** Material provided follows **

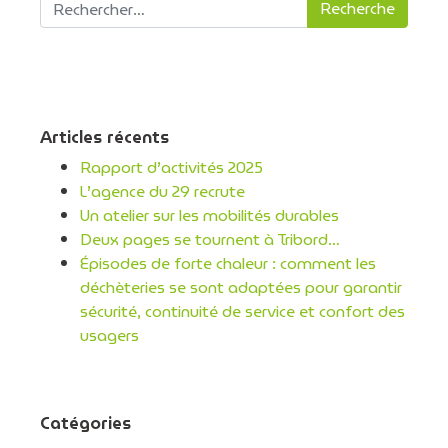
Recherche pour :
Articles récents
Rapport d’activités 2025
L’agence du 29 recrute
Un atelier sur les mobilités durables
Deux pages se tournent à Tribord…
Épisodes de forte chaleur : comment les
déchèteries se sont adaptées pour garantir
sécurité, continuité de service et confort des
usagers
Catégories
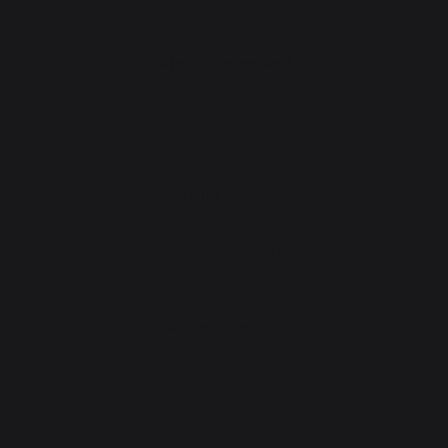
Atelier Gourmand
Actualités
Recettes
Animations près de chez vous
Atelier Service
Garantie à vie
Forfait de remise en état
Téléchargements
Atelier Conseils
Bien choisir sa plancha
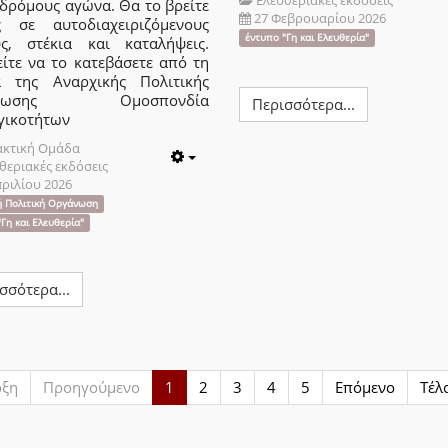
 δρόμους αγώνα. Θα το βρείτε
27 Φεβρουαρίου 2026
ς σε αυτοδιαχειριζόμενους
έντυπο "Γη και Ελευθερία"
ς, στέκια και καταλήψεις.
ίτε να το κατεβάσετε από τη
α της Αναρχικής Πολιτικής
άνωσης Ομοσπονδία
Περισσότερα...
γικοτήτων
ακτική Ομάδα
θεριακές εκδόσεις
Empty
πριλίου 2026
ή Πολιτική Οργάνωση
Γη και Ελευθερία"
σσότερα...
ρξη
Προηγούμενο
1
2
3
4
5
Επόμενο
Τέλ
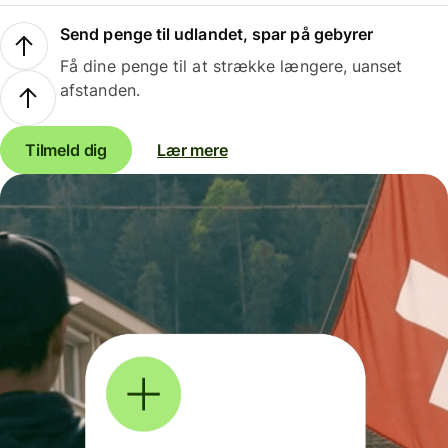
Send penge til udlandet, spar på gebyrer
Få dine penge til at strække længere, uanset
afstanden.
Tilmeld dig
Lær mere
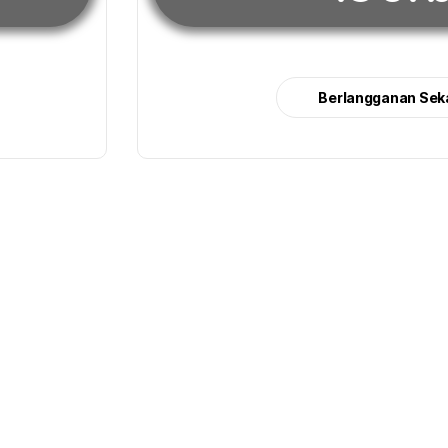
Berlangganan Sek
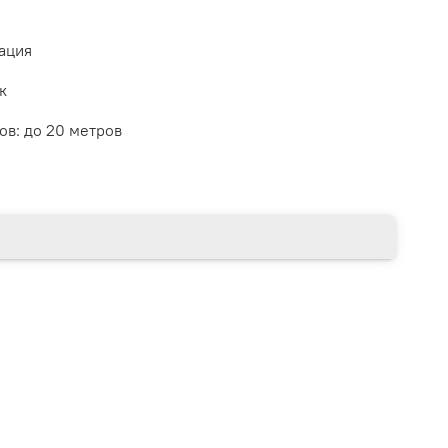
ация
к
ов:
до 20 метров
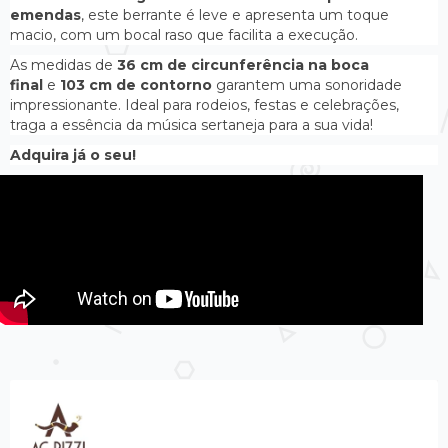
emendas
, este berrante é leve e apresenta um toque
macio, com um bocal raso que facilita a execução.
As medidas de
36 cm de circunferência na boca
final
e
103 cm de contorno
garantem uma sonoridade
impressionante. Ideal para rodeios, festas e celebrações,
traga a essência da música sertaneja para a sua vida!
Adquira já o seu!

** End of Material provided **

▶ [Exercise objective]
Once the pictures are set aside, the remaining data must be transcribed exactly.

▶ [Solution]
Recherche pour :
Articles récents
Rapport d’activités 2025
L’agence du 29 recrute
Un atelier sur les mobilités durables
Deux pages se tournent à Tribord…
Épisodes de forte chaleur : comment les
déchèteries se sont adaptées pour garantir
sécurité, continuité de service et confort des
usagers
Catégories
Atelier Gourmand
Actualités
Recettes
Animations près de chez vous
Atelier Service
Garantie à vie
Forfait de remise en état
Téléchargements
Atelier Conseils
Bien choisir sa plancha
 δρόμους αγώνα. Θα το βρείτε
27 Φεβρουαρίου 2026
ς σε αυτοδιαχειριζόμενους
έντυπο "Γη και Ελευθερία"
ς, στέκια και καταλήψεις.
ίτε να το κατεβάσετε από τη
α της Αναρχικής Πολιτικής
άνωσης Ομοσπονδία
Περισσότερα...
γικοτήτων
ακτική Ομάδα
θεριακές εκδόσεις
Empty
πριλίου 2026
ή Πολιτική Οργάνωση
Γη και Ελευθερία"
σσότερα...
ρξη
Προηγούμενο
1
2
3
4
5
Επόμενο
Τέλ
Send penge til udlandet, spar på gebyrer
Få dine penge til at strække længere, uanset
afstanden.
Tilmeld dig
Lær mere
Berlangganan Sek
ация
к
ов:
до 20 метров
emendas
, este berrante é leve e apresenta um toque
macio, com um bocal raso que facilita a execução.
As medidas de
36 cm de circunferência na boca
final
e
103 cm de contorno
garantem uma sonoridade
impressionante. Ideal para rodeios, festas e celebrações,
traga a essência da música sertaneja para a sua vida!
Adquira já o seu!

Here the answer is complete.